Twice is fine, too, and they'll appreciate it.


----------



## Feathers (Dec 2, 2007)

My ex-girlfriend (the one who got me into fish and got me started with Mollies) would say "Well _you_ could survive off one meal a day. Doesn't mean you'd like it." But I was just a little unsure about the Danios because they're so small! Thanks for the insight, you two.

I'm watching their fins to make sure nipping doesn't seem to be happening. So far, they all look okay. So I think you're right about it just being playing. Thanks! =)


----------



## p8ball4life (Nov 7, 2007)

I had 5 danios to cycle my 20 gallon. The largest one had its jaw broken, and thus eventually died. The smallest of the 4 that are left now is slightly injured in that it no longer swims around faster than the others, and they pick on it from time to time. My 3 medium sized fish do the nipping you are talking about, but they nip back unlike the largest (slowest) and the smallest who just get nipped.

In my tank, yes there has definitely been aggression.

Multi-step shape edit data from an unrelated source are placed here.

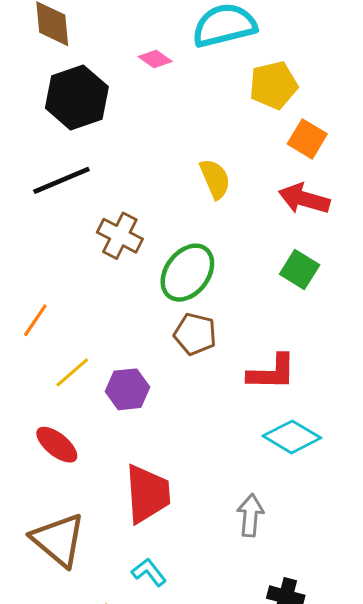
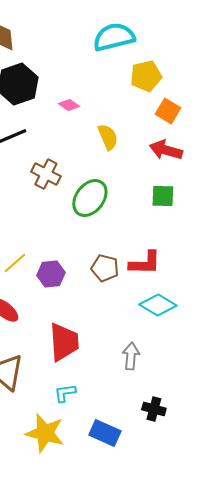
pink diamond: (155, 59) -> (69, 105), moved
green square: (300, 270) -> (163, 196), turned -30
brown pentagon: (195, 334) -> (105, 268), moved
cyan L-shape: (149, 572) -> (65, 393), turned -60

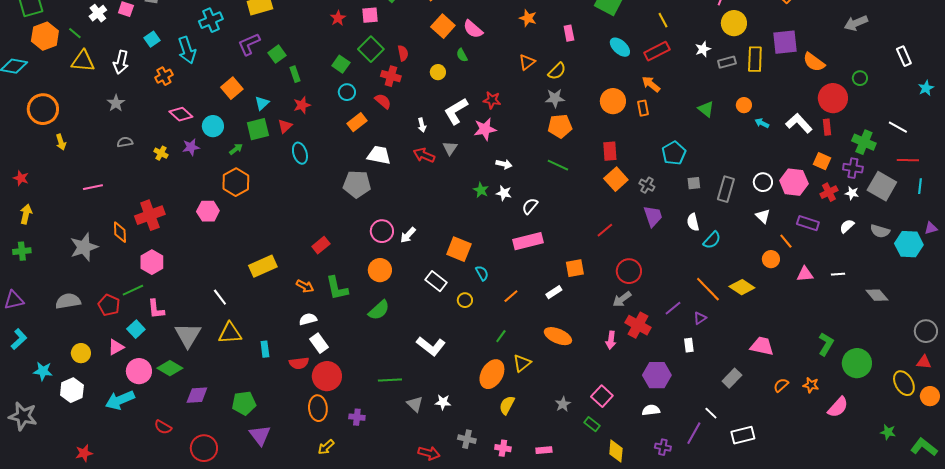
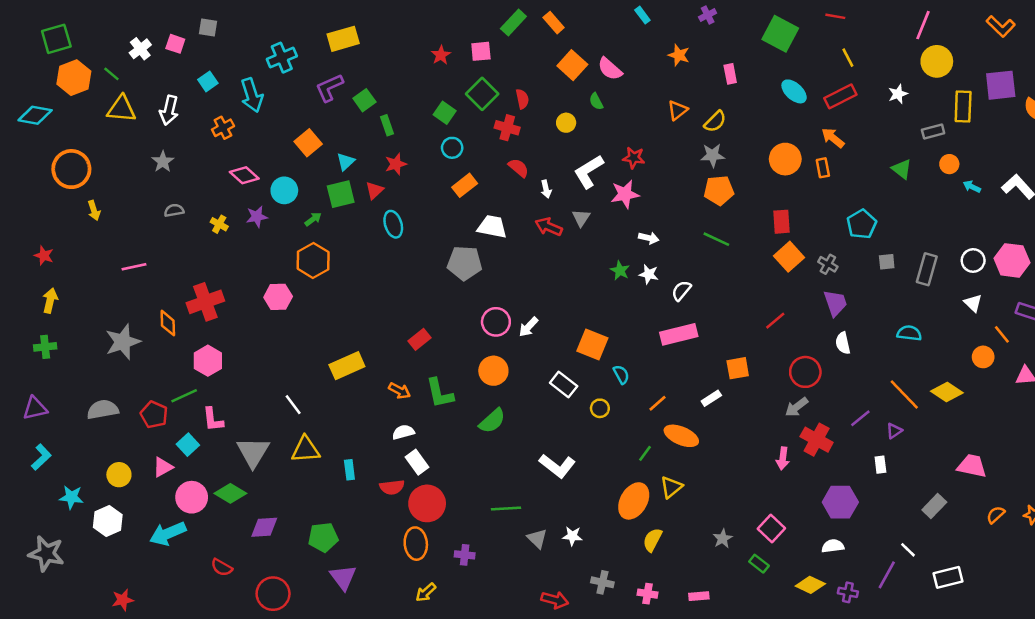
gray rectangle: (727, 62) -> (933, 131), moved
red semicircle: (383, 101) -> (518, 168), moved
white semicircle: (693, 222) -> (843, 343), moved
cyan semicircle: (712, 240) -> (909, 333), turned -126
orange ellipse: (558, 336) -> (681, 436), moved
yellow diamond: (616, 451) -> (810, 585), moved, turned -70

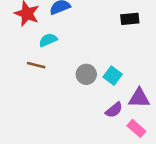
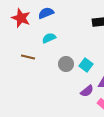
cyan semicircle: (48, 40) -> (49, 38), moved

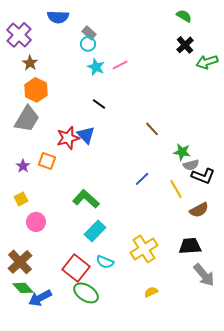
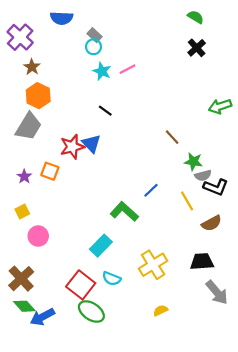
green arrow: (207, 62) -> (220, 106), moved
brown line: (152, 129) -> (172, 137), moved
green L-shape: (86, 199) -> (124, 212), moved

If all of yours seem to be the same size, and if they face off evenly most of the time, it might not be something worth worrying about.

If you want, you could add more places for the ones being picked on to hide. That could help curb aggression.


----------



## Knight~Ryder (Dec 2, 2007)

I starte dout feeding my fish twice, but after all the advice I got, I now feed them once and a small amount at that.

They must have been super hungry today because they went nuts as soon as I put the food in and the black skirt Tetras really nipped at each other harshly!

But they survived.

I also mentioned about one of my zebra danios mouths. I think he/she got into a fight, and it's mouth got bitten/nipped off?

It's recovering slowly I think, we will see how it looks after another week.
Hope this helps.


----------



## Feathers (Dec 2, 2007)

Oh wow, I didn't realize their mouths were so susceptible to injury! Thanks for the head's up, I'll definitely keep an eye out for that. Yikes! 

Two of my Danios are just about the same size. I've been calling the more aggressive one Dart, and the other large one Zip (because it's usually swimming away). The smallest of the three, I've taken to calling "Tiny" because, not only is it smallest, but it also has what I assume is a deformed tail?

Whereas the other fish kind of can fan their tail fin out, Tiny has a much narrower tail fin. At first, I wondered if it was just clamping or something, but I have never seen Tiny's tail opened any wider than the narrow state it usually is in. I've tried to get a picture but Tiny spends most of his/her time hiding from Dart and Zip, and is quite shy when out in the open.

Tiny is doing a good job hiding and keeping away from the other two, and Zip and Dart seem content to chase eachother around, for the most part.

What do you guys think about the tail? I didn't peg it for a sign of stress, but is that something Danios do? *really has no idea*

Dart, also, seems to have a larger belly than the other two. When I noticed this, I watched them eating and noticed Dart ate no more food than the other two. Whereas I'm doubtful it's actually eggs, what are the possible things that could explain the larger belly?


----------